Le Tribunal Administratif de Montreuil a été saisi par M. A... d’un recours en excès de pouvoir contre le refus du préfet de la Seine-Saint-Denis de lui délivrer une carte de résident de dix ans. Constatant que le requérant était déjà titulaire d’une carte de séjour renouvelée, le tribunal l’a invité à confirmer son intérêt à agir, conformément à l’article R. 612-5-1 du code de justice administrative. En l’absence de réponse dans le délai imparti, M. A... est réputé s’être désisté. Par ordonnance, le tribunal donne acte de ce désistement.
Texte intégral
Vu la procédure suivante :
Par une requête, enregistrée le 16 octobre 2023, M. B... A... demande au tribunal d’annuler la décision du 15 septembre 2023 par laquelle le préfet de la Seine-Saint-Denis a rejeté sa demande tendant à la délivrance d’une carte de résident d’une durée de validité de dix ans.

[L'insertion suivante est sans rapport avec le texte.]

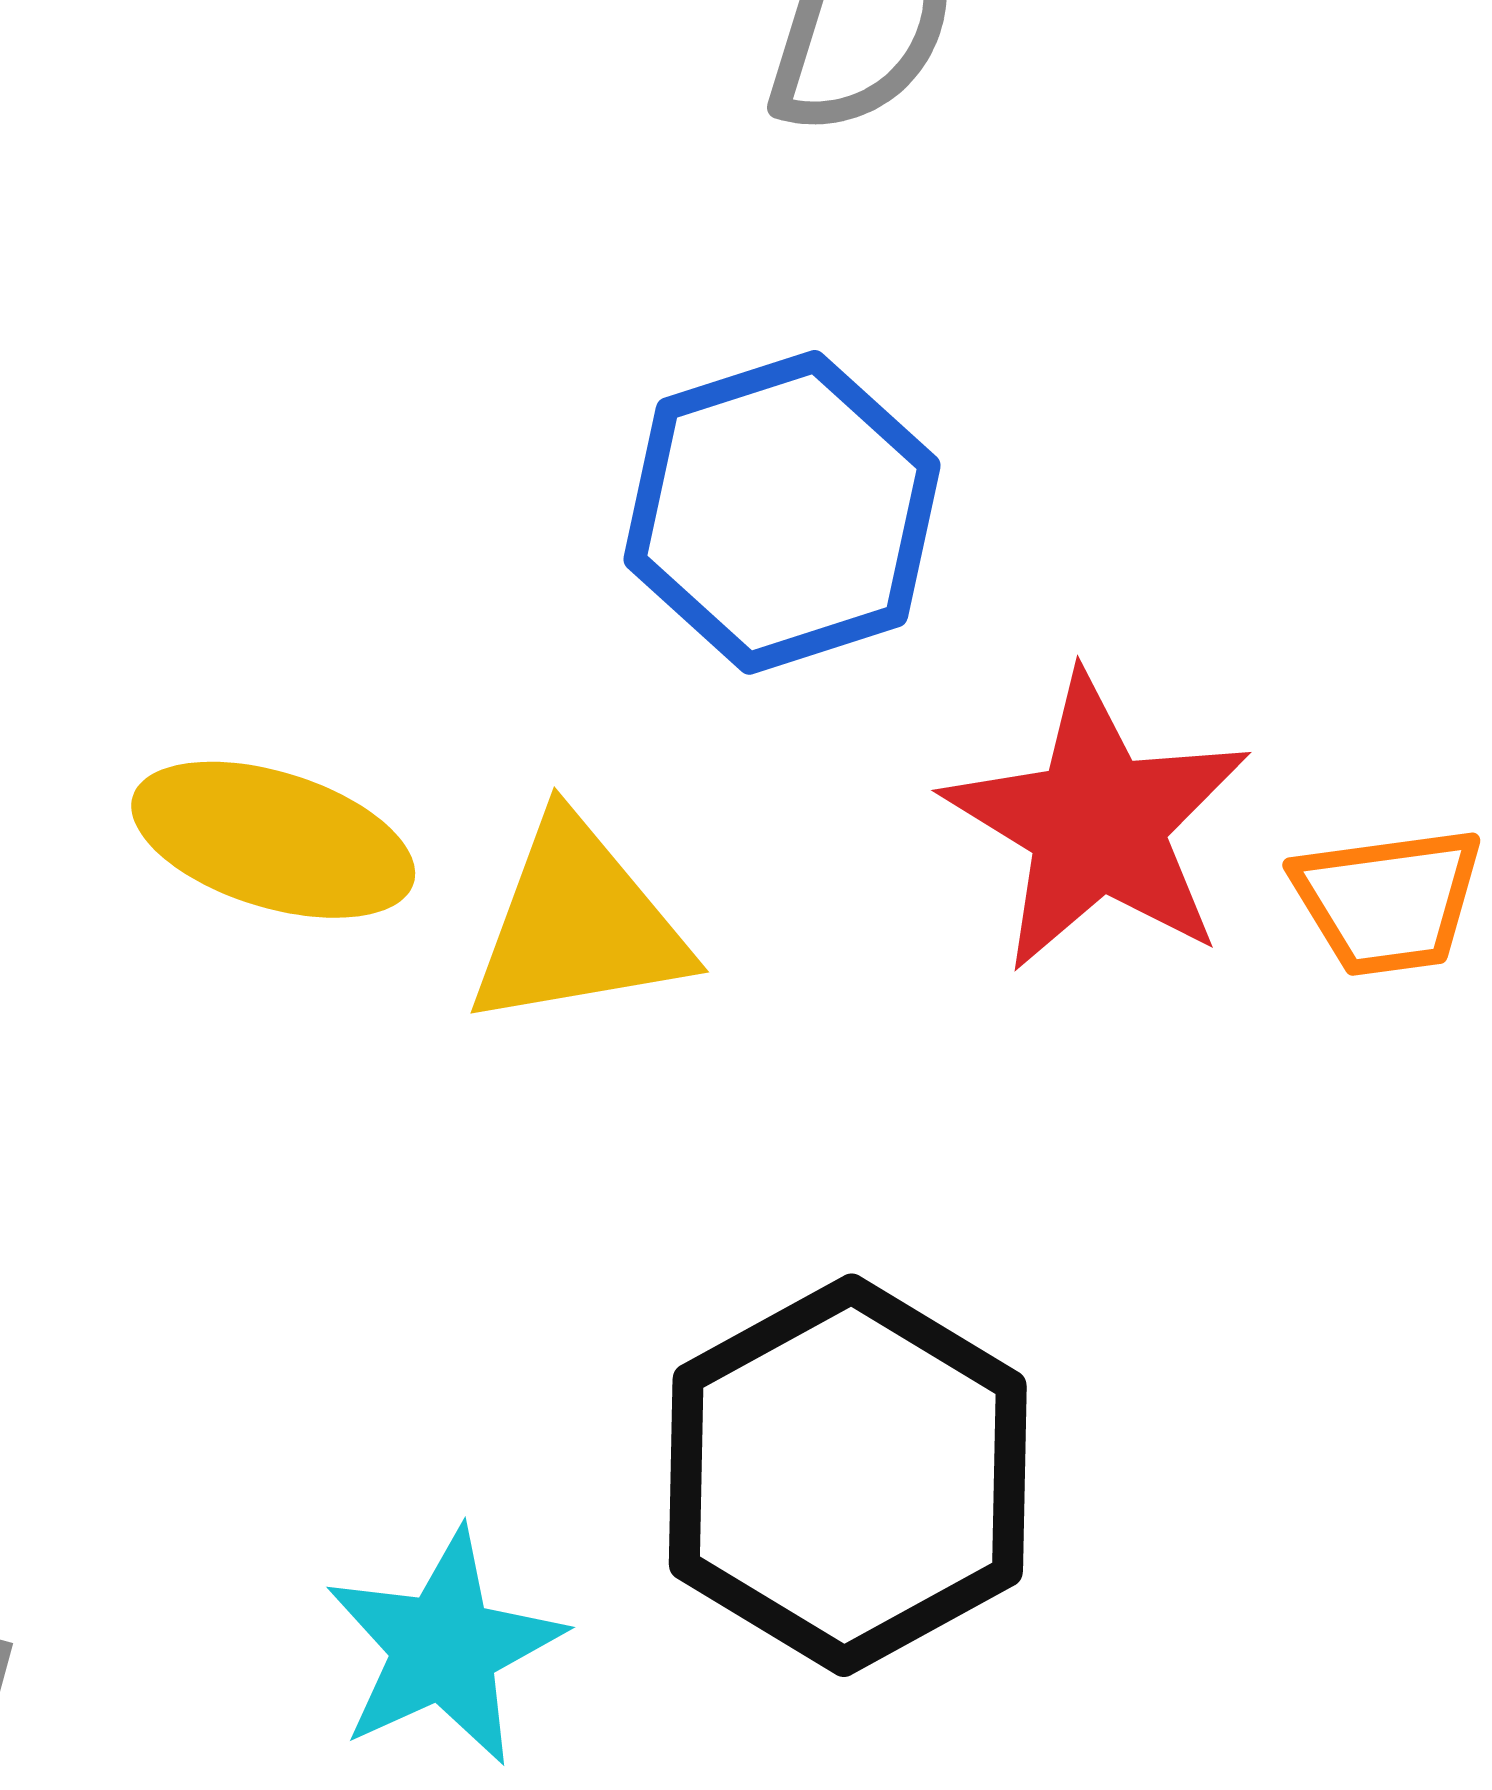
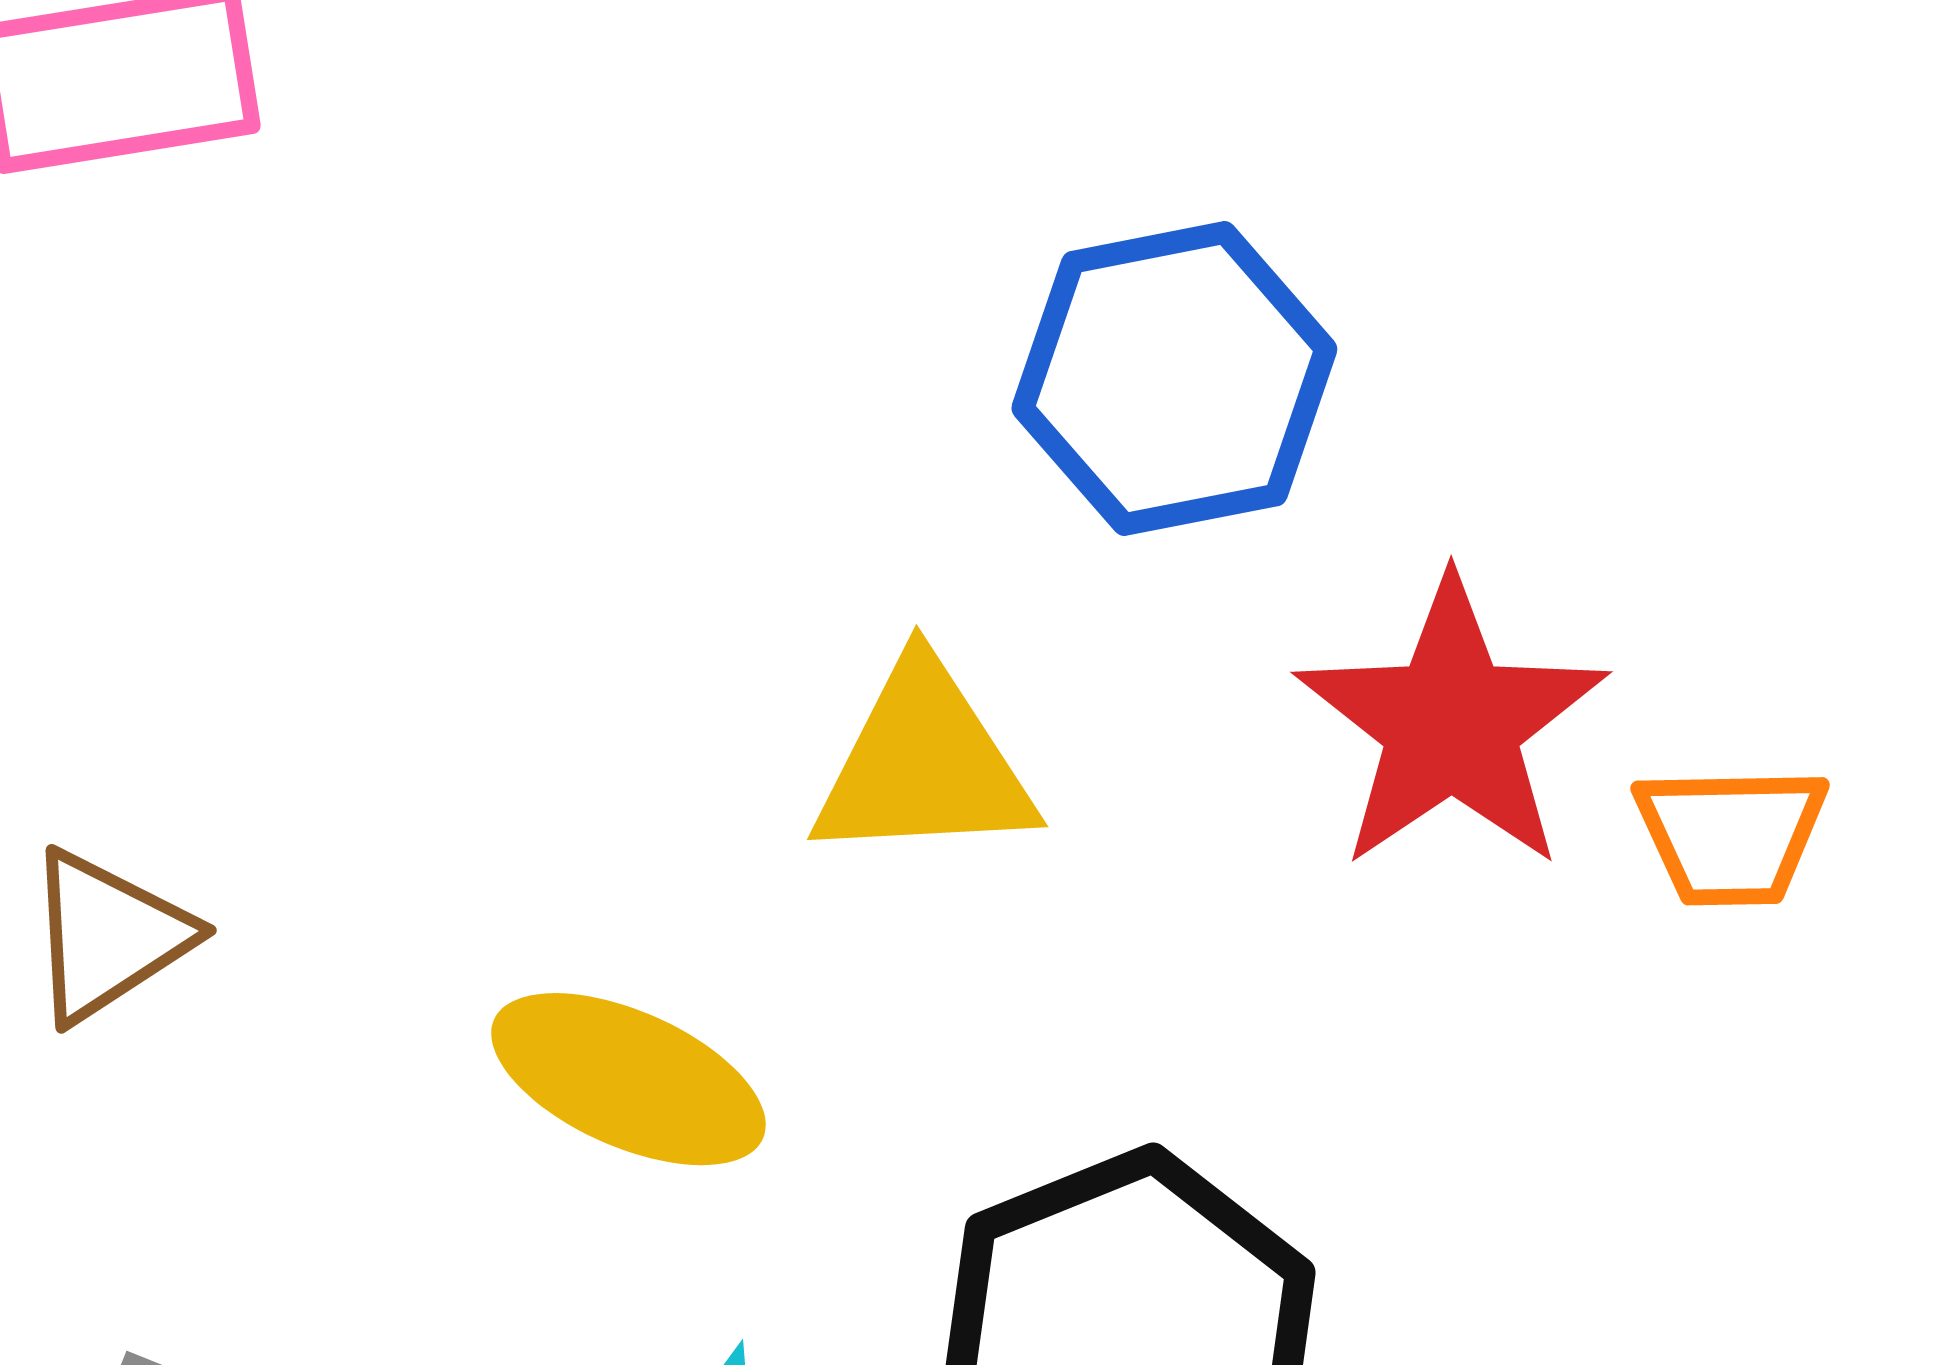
yellow ellipse: (273, 840) -> (628, 1079), moved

La requête a été communiquée au préfet de la Seine-Saint-Denis qui n’a pas produit de mémoire en défense.
Vu les autres pièces du dossier.
Vu le code de justice administrative.
Considérant ce qui suit :
Aux termes de l'article R. 222-1 du code de justice administrative : « (…) les présidents de formation de jugement des tribunaux (…) peuvent, par ordonnance : / 1 donner acte des désistements ; (...) ». Aux termes de l’article R. 612-5-1 du même code : « Lorsque l’état du dossier permet de s’interroger sur l’intérêt que la requête conserve pour son auteur, le président de la formation de jugement (...) peut inviter le requérant à confirmer expressément le maintien de ses conclusions. La demande qui lui est adressée mentionne que, à défaut de réception de cette confirmation à l’expiration du délai fixé, qui ne peut être inférieur à un mois, il sera réputé s’être désisté de l’ensemble de ses conclusions. ».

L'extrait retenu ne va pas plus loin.